According to Dr Boden, the passport stores information onto the blockchain using a patent pending security system awarded in August 2020. Every user and facility receive a private key, and there are multiple layers of authentication to secure user data.

Unlike storing information on a cloud server, blockchain ensures extremely secure and private storage personal information.

Privacy Matters

“The biggest benefits of blockchain are the protection of private and confidential patient information, and the fact that it places control of the sharing of that information in the hands of the patient, who is the rightful owner,” Dr Boden says.

Should a user wish to allow a clinic to read a QR code, that clinic must first and foremost be securely registered and validated, and the patient gives permission to that facility to scan their QR code to access the relevant information.

“There is, at no time, any wholesale sharing of information.”

Thus far, the health passport by Immunitee has had positive feedback from the private sector and GLCs.
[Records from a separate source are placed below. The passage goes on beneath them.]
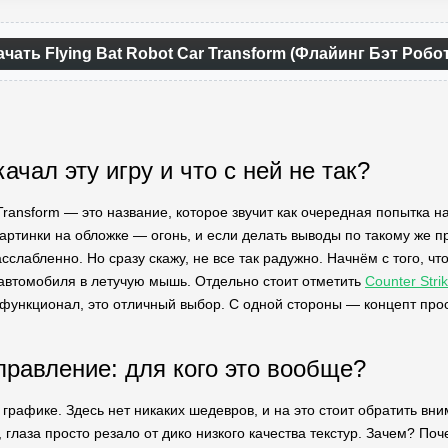
ачать Flying Bat Robot Car Transform (Флайинг Бэт Роб
ачал эту игру и что с ней не так?
r Transform — это название, которое звучит как очередная попытка
артинки на обложке — огонь, и если делать выводы по такому же пр
сслабленно. Но сразу скажу, не все так радужно. Начнём с того, чт
автомобиля в летучую мышь. Отдельно стоит отметить
Counter Stri
ункционал, это отличный выбор. С одной стороны — концепт прос
правление: для кого это вообще?
графике. Здесь нет никаких шедевров, и на это стоит обратить вни
, глаза просто резало от дико низкого качества текстур. Зачем? 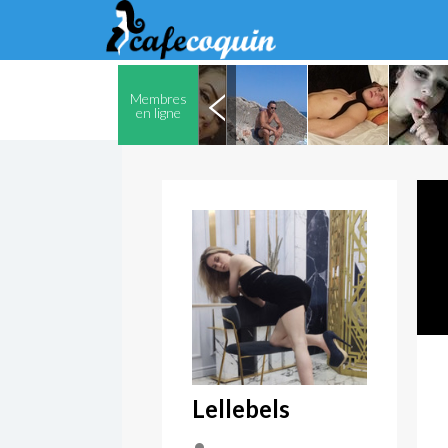
Membres
en ligne
Lellebels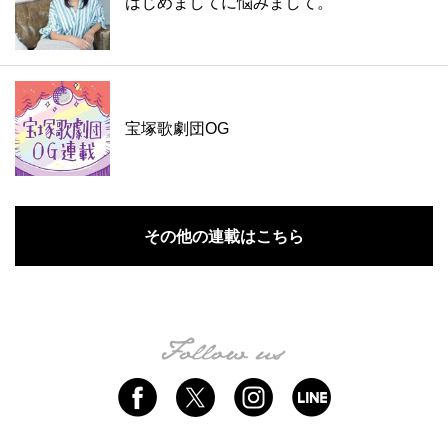
はじめましてに悩みまして。
宝塚歌劇団OG
その他の連載はこちら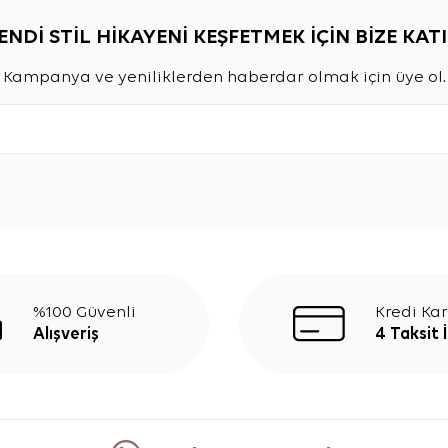
ENDİ STİL HİKAYENİ KEŞFETMEK İÇİN BİZE KATI
Kampanya ve yeniliklerden haberdar olmak için üye ol.
%100 Güvenli
Kredi Kar
Alışveriş
4 Taksit 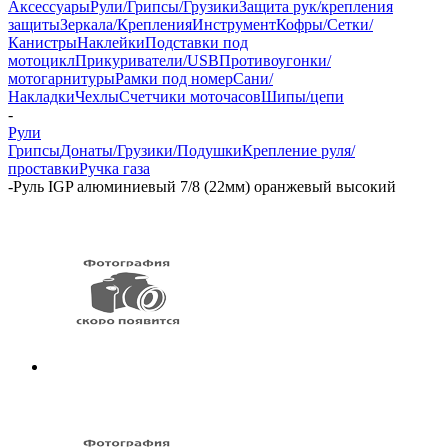
Аксессуары
Рули/Грипсы/Грузики
Защита рук/крепления
защиты
Зеркала/Крепления
Инструмент
Кофры/Сетки/
Канистры
Наклейки
Подставки под
мотоцикл
Прикуриватели/USB
Противоугонки/
мотогарнитуры
Рамки под номер
Сани/
Накладки
Чехлы
Счетчики моточасов
Шипы/цепи
-
Рули
Грипсы
Донаты/Грузики/Подушки
Крепление руля/
проставки
Ручка газа
-
Руль IGP алюминиевый 7/8 (22мм) оранжевый высокий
“The fact that Immunitee Health Passport is accepted in Singapore via our partnership with Affinidi under their Unifier digital credential platform is a testament to our industry-leading Vaccine Registry Management system,” Dr Boden says.

No Rush

The Head of Science and Technology at EMIR Research, Ameen Kamal in his commentary, ‘Do Not Rush Vaccine Passports, Address Fundamental Issues’ said mechanisms to help re-open the economy and international borders such as health passports have been met with increased enthusiasm and strong support from economic sectors.

“However, issues related to immunological uncertainties, social-ethical concerns related to its implementation as well as operational challenges in lobal standardisations have yet to be addressed in order for vaccine passports to be effective,” he says.

“Vaccination passports are not the same as immunity passports. There are still chances for some vaccinated individuals to not be successfully immunized. As for those who gained immunity, we don’t know yet how long it would last,” he adds.

He also highlights that health passport carriers may still be vulnerable to infections and severe symptoms from emerging Covid-19 strains, further complicating the validity of health passports. 

There have been multiple variants of the virus that causes Covid-19. The UK identified a variant called B.1.1.7 with many mutations in the fall of 2020.  In South Africa, another variant called B.1.351 emerged independently of B.1.1.7.

Ameen also raises the issue from a social, legal, and ethical standpoint that needs to be considered for vaccine passport implementation.

Health passports could also discriminate against people who are currently not recommended as vaccine recipients due to lack of clinical and real-world data such as children and pregnant or breastfeeding women.

Quoted in Malay Mail, the Galen Centre for Health and Social Policy Chief Executive Officer, Azrul Mohd Khalib said the country was in more urgent need of a clear exit strategy for the Covid-19 pandemic, one with measurable benchmarks.

Azrul who shares a similar sentiment to Ameen says there are no currently scientific evidence that any of the current Covid-19 vaccine completely prevents infection or asymptomatic transmission. 

Health director-general Tan Sri Dr Noor Hisham Abdullah previously said it was too early to decide on whether Covid-19 vaccination will serve as the basis for an “immunity passport” before one can start moving around freely.